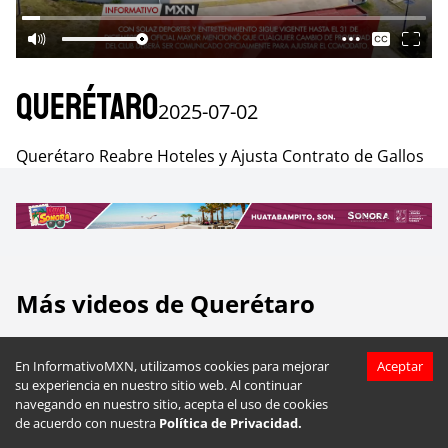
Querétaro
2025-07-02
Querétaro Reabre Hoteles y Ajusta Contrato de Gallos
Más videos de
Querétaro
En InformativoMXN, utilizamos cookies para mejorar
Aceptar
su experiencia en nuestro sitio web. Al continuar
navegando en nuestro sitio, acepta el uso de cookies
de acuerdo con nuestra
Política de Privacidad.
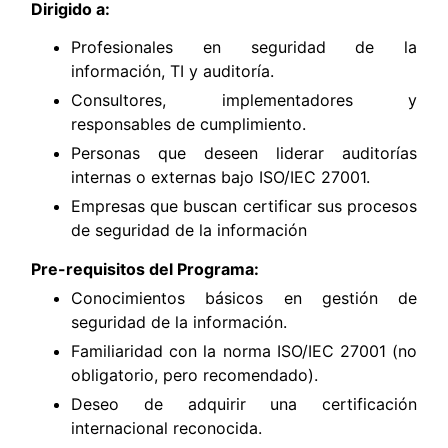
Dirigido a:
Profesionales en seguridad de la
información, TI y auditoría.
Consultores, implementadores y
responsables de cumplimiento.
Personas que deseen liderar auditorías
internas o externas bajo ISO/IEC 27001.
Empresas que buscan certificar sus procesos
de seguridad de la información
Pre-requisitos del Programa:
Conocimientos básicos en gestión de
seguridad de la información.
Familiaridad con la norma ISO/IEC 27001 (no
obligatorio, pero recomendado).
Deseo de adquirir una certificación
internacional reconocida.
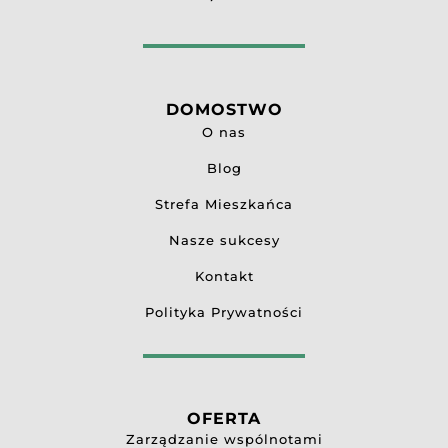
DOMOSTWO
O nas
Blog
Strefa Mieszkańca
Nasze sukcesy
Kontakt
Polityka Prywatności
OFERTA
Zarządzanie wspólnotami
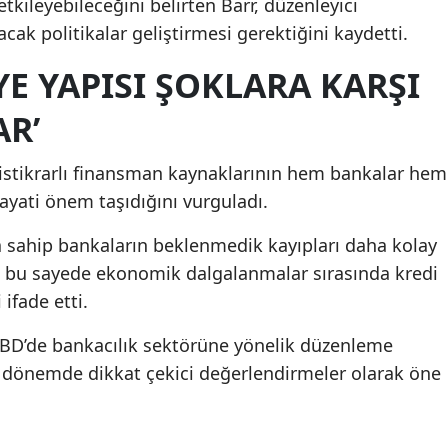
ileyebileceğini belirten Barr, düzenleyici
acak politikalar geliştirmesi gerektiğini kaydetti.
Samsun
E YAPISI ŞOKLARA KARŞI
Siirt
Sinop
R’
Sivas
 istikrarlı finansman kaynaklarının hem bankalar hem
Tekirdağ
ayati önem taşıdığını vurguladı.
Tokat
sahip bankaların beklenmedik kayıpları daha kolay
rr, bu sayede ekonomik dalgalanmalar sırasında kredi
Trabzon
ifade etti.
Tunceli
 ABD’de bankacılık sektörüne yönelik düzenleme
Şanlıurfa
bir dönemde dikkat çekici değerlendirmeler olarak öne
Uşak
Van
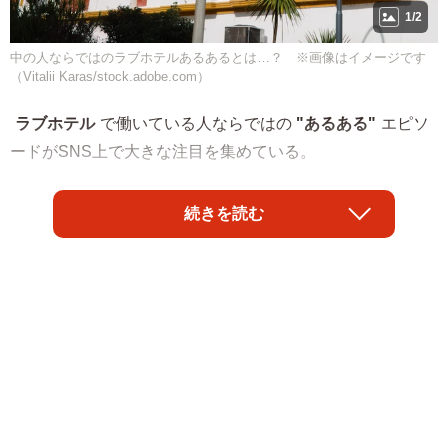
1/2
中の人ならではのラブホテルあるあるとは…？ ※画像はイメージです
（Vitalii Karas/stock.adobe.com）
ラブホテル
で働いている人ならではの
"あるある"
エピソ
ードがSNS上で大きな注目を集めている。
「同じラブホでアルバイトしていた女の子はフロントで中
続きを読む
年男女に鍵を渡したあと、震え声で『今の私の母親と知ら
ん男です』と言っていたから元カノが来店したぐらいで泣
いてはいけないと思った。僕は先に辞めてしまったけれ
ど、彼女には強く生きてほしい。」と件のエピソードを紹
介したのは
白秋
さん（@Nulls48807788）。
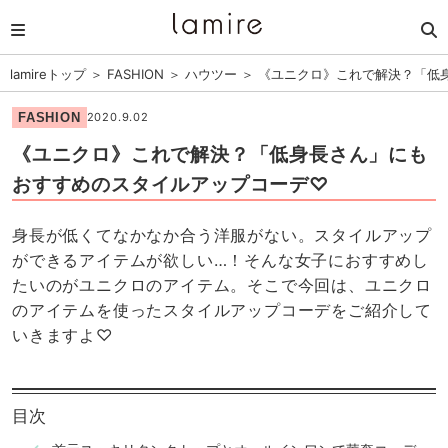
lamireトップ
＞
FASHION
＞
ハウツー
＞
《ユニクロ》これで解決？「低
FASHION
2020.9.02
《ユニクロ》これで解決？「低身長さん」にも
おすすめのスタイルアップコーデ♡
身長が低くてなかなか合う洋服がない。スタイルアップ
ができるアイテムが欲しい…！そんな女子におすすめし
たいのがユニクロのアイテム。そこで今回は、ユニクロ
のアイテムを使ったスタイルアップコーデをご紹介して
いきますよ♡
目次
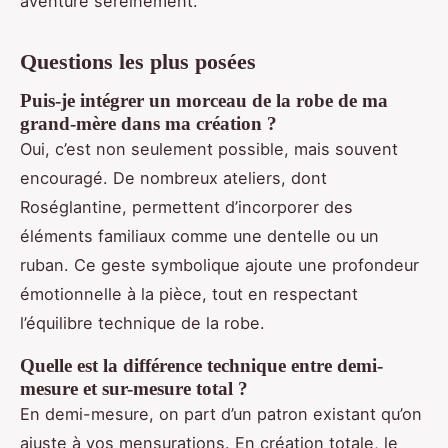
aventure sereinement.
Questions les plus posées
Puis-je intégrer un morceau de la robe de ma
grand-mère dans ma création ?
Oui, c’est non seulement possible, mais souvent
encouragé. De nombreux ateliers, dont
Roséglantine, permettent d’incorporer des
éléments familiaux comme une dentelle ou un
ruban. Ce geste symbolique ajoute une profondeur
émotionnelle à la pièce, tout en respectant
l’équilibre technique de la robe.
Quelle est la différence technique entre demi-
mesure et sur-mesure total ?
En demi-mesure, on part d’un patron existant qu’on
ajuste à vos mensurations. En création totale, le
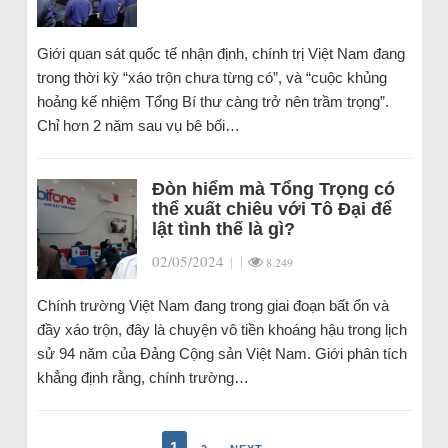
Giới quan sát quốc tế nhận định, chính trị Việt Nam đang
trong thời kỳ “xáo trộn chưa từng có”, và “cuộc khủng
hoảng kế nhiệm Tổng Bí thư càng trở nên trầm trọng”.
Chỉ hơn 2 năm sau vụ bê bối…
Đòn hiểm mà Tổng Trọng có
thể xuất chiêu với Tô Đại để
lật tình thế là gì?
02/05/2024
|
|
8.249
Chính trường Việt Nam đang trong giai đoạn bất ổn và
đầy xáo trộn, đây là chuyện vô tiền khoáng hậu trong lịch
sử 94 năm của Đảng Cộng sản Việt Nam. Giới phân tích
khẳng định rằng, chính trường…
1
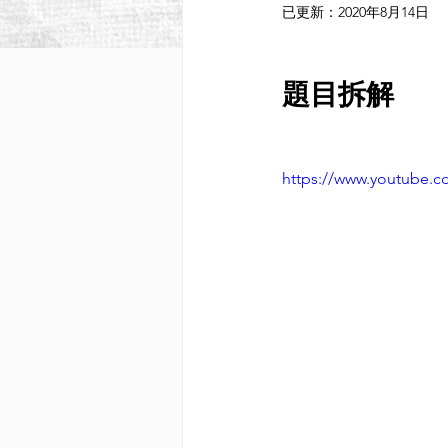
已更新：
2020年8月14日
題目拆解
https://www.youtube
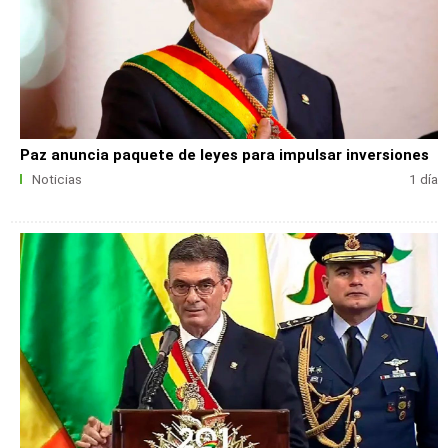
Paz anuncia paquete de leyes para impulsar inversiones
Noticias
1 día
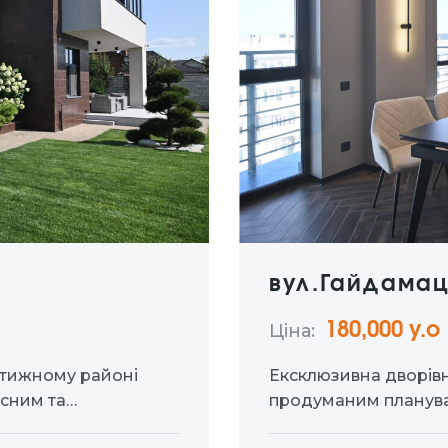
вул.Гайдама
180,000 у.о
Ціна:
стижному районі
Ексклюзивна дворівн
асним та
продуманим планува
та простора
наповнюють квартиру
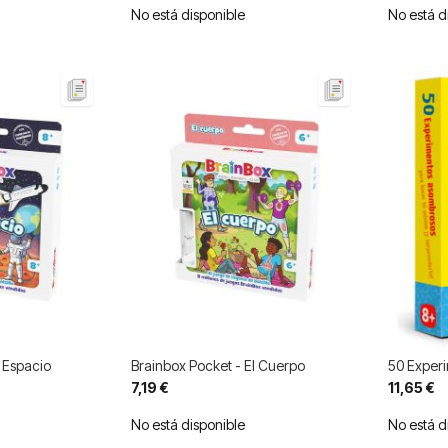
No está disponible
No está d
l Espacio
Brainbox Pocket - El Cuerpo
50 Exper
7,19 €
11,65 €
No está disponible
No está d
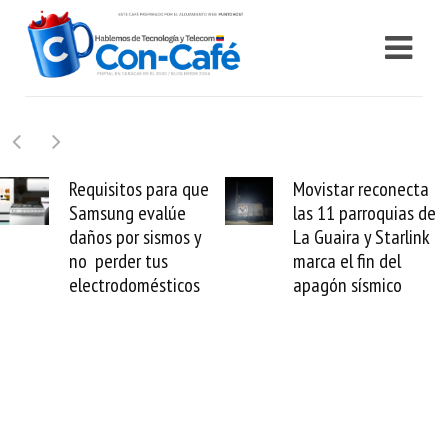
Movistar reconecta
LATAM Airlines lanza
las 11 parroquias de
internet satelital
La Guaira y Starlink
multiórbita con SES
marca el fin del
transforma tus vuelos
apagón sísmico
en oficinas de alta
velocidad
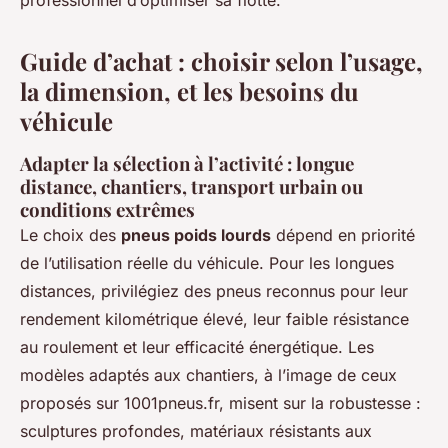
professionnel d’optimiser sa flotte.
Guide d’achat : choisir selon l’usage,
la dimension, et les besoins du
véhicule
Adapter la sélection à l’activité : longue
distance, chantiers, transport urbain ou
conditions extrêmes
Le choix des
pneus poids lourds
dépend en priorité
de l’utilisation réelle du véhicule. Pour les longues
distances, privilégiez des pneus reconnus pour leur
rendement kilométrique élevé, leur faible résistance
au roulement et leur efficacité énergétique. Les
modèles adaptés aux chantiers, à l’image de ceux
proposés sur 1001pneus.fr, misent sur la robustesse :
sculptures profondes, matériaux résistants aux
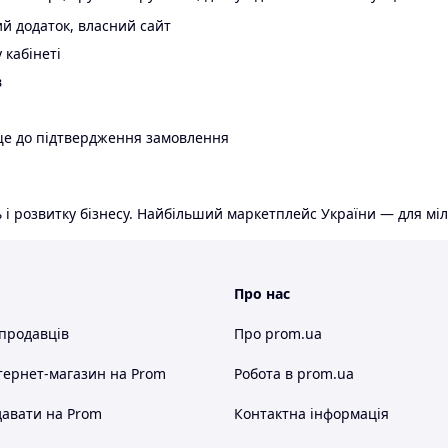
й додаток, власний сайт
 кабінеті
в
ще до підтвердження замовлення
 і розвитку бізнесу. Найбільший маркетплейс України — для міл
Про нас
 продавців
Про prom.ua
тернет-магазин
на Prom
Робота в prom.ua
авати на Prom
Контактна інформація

=== Required action ===
The lines from the start of the records above through the line that holds "seguridad de la información." are to be copied exactly, both ends included, and no pictures are to be copied.

=== Written response ===
Querétaro
2025-07-02
Querétaro Reabre Hoteles y Ajusta Contrato de Gallos
Más videos de
Querétaro
En InformativoMXN, utilizamos cookies para mejorar
Aceptar
su experiencia en nuestro sitio web. Al continuar
navegando en nuestro sitio, acepta el uso de cookies
de acuerdo con nuestra
Política de Privacidad.
Dirigido a:
Profesionales en seguridad de la
información, TI y auditoría.
Consultores, implementadores y
responsables de cumplimiento.
Personas que deseen liderar auditorías
internas o externas bajo ISO/IEC 27001.
Empresas que buscan certificar sus procesos
de seguridad de la información
Pre-requisitos del Programa:
Conocimientos básicos en gestión de
seguridad de la información.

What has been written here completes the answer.